What is the complexity (in flops, floating-point operations) of taking the $l_2$-norm of vector $\mathbf{v}\in\mathbb{R}^n$ (or $\mathbf{v}\in\mathbb{C}^n$ if a difference exists).

We have the following definition of the $l_2$-norm of $\mathbf{v}$:

$$\lVert\mathbf{v}\rVert_2= \sqrt{|v_1|^2+\dots+|v_n|^2}$$

where $|v_i|$ is the absolute value of $v_i$ (or complex modulus if $v_i$ complex).

I guess that what bothers me the most is the square-root computation. I found that the square-root is considered one flop, and hence the complexity is $2n$ flops.

Isn't that wrong since the square-root should take more time to compute?

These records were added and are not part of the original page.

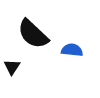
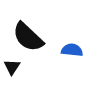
black semicircle: moved 5 px left, 3 px down
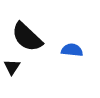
black semicircle: moved 1 px left
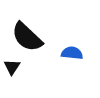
blue semicircle: moved 3 px down
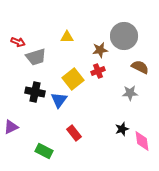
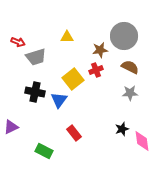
brown semicircle: moved 10 px left
red cross: moved 2 px left, 1 px up
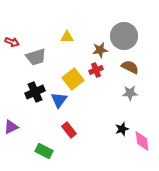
red arrow: moved 6 px left
black cross: rotated 36 degrees counterclockwise
red rectangle: moved 5 px left, 3 px up
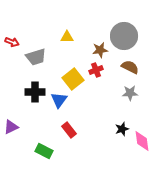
black cross: rotated 24 degrees clockwise
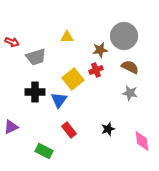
gray star: rotated 14 degrees clockwise
black star: moved 14 px left
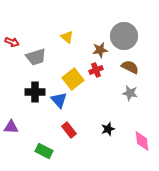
yellow triangle: rotated 40 degrees clockwise
blue triangle: rotated 18 degrees counterclockwise
purple triangle: rotated 28 degrees clockwise
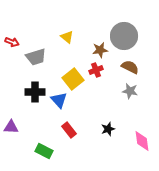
gray star: moved 2 px up
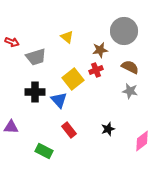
gray circle: moved 5 px up
pink diamond: rotated 60 degrees clockwise
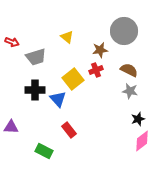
brown semicircle: moved 1 px left, 3 px down
black cross: moved 2 px up
blue triangle: moved 1 px left, 1 px up
black star: moved 30 px right, 10 px up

• Side note: these days multiplication-addition pairs are fused into FMA's, so depending on what your goal is here, it might be $n+1$ flops for the whole formula. – Kirill Apr 23 '18 at 1:13
• I think many computer scientists reserve "complexity" to mean something a different than flop counting (though both are important). Complexity is about describing the asymptotic behavior of the time (or memory, etc) in terms of the size of an arbitrarily large input. Here, only the time for the summation is sensitive to n. Even if computing a square root is slower than an add/multiply (certainly is), the time to perform just one of them is insensitive to n and has no contribution to the "complexity" for large n (in the CS-theory sense of the word). – rchilton1980 Apr 23 '18 at 14:44
• @rchilton1980 relevant point. – Learn_and_Share Apr 23 '18 at 14:48

The above assumes that you are implementing the $\ell^2$ norm in the most straight-forward way without using fused-multiply additions, vectorized operations, etc.